Linear Algebra (NumPy)
Built-in functions within NumPy used for matrix multiplication, decomposition, and eigen values.
Random Generation
Tools within NumPy for creating random numbers from various statistical distributions.
Pandas
The primary tool for data manipulation and analysis, built on top of NumPy, known as the Data Wrangling Backbone.
DataFrame
A 2-dimensional labeled data structure with columns of potentially different data types.
Series
A 1-dimensional labeled array capable of holding any data type.
Data Cleaning (Pandas)
The process of efficiently handling missing data (NaN), duplicates, and type conversion.
Reshaping (Pandas)
Supporting the pivoting, melting, stacking, and unstacking of data for analysis.
Time Series (Pandas)
Specialized functionality for data range generation and time series analysis.
Scikit-learn
A robust library for machine learning and statistical modeling, covering supervised and unsupervised learning.

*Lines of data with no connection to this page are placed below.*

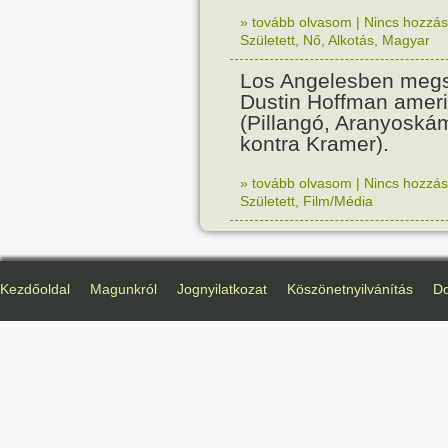
» tovább olvasom
|
Nincs hozzász
Született
,
Nő
,
Alkotás
,
Magyar
Los Angelesben megs
Dustin Hoffman ameri
(Pillangó, Aranyoská
kontra Kramer).
» tovább olvasom
|
Nincs hozzász
Született
,
Film/Média
Kezdőoldal
Magunkról
Jognyilatkozat
Köszönetnyilvánítás
D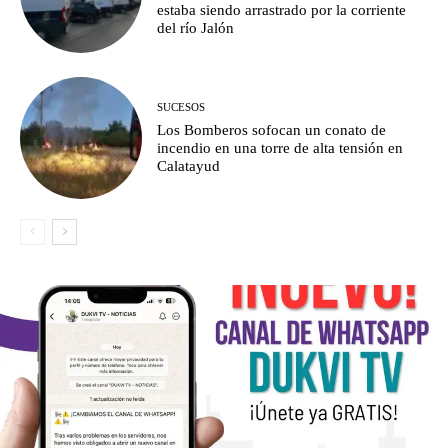
estaba siendo arrastrado por la corriente
del río Jalón
SUCESOS
Los Bomberos sofocan un conato de
incendio en una torre de alta tensión en
Calatayud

Consistent API (Scikit-learn)
A design where all models share the same interface: .fit(), .predict(), and .transform().
Model Selection (Scikit-learn)
Comprehensive tools for evaluating and tuning models, including Cross-validation, Grid Search for Hyperparameters, and Metric Scoring (F1, Accuracy).
Matplotlib
The foundational plotting library for Python used to create static, animated, and interactive visualizations.
Pyplot
A MATLB-like interface within Matplotlib used for quick plotting.

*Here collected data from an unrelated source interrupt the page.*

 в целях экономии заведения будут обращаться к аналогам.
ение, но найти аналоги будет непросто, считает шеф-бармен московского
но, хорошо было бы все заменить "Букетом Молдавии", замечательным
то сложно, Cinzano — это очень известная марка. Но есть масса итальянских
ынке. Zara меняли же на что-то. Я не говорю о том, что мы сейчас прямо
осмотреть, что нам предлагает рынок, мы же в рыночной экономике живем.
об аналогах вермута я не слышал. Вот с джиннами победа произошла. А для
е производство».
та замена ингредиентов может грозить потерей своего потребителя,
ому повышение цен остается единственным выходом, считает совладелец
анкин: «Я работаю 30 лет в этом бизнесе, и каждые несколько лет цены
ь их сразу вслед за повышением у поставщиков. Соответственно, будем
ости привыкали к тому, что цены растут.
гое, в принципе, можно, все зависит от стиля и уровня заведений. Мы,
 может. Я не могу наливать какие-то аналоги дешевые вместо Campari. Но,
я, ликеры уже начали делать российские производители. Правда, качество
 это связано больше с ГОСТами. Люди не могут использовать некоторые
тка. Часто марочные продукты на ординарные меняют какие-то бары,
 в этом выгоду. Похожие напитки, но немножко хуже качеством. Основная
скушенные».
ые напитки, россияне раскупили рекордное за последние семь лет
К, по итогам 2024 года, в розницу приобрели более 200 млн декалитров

Object-Oriented API (Matplotlib)
An interface providing fine-grained control over every element of a figure, such as axes, labels, and legends.
Seaborn
A high-level statistical visualization library based on Matplotlib designed to make attractive graphics with less code.

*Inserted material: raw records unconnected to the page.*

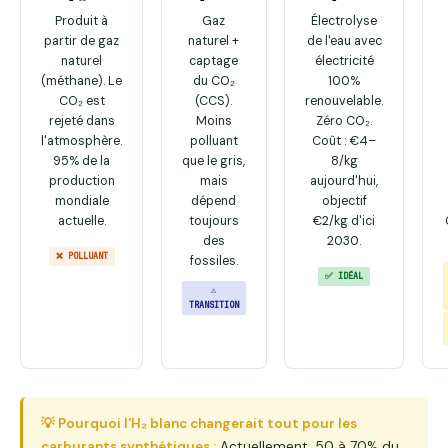
Produit à
Gaz
Électrolyse
partir de gaz
naturel +
de l'eau avec
naturel
captage
électricité
(méthane). Le
du CO₂
100%
CO₂ est
(CCS).
renouvelable.
rejeté dans
Moins
Zéro CO₂.
l'atmosphère.
polluant
Coût : €4–
95% de la
que le gris,
8/kg
production
mais
aujourd'hui,
mondiale
dépend
objectif
actuelle.
toujours
€2/kg d'ici
des
2030.
❌ POLLUANT
fossiles.
✅ IDÉAL
⚠
TRANSITION
💡 Pourquoi l'H₂ blanc changerait tout pour les
carburants synthétiques :
Actuellement, 50 à 70% du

Statistical Aggregation (Seaborn)
A feature that automatically calculates confidence intervals and means for plots.
df.describe()
An EDA method that generates descriptive statistics summarizing central tendency, dispersion, and shape, including Count, Mean, Std Dev, Min/Max, and Quartiles.
df.info()
Prints a concise summary of the dataframe, including datatypes, memory usage, and non-null counts, used for initial data audits.
df.head()
Displays the first n rows of a dataframe (default is 5) to provide an immediate snapshot of structure and content.
df.tail()
Displays the last n rows of a Data Frame; essential for chronological checks in time series data.
df.shape()
Returns a tuple representing the dimensionality of the DataFrame (row and column count).
df.hist()
Creates a histogram to visualize the distribution of a single numerical variable by binning data into intervals to reveal skewness or outliers.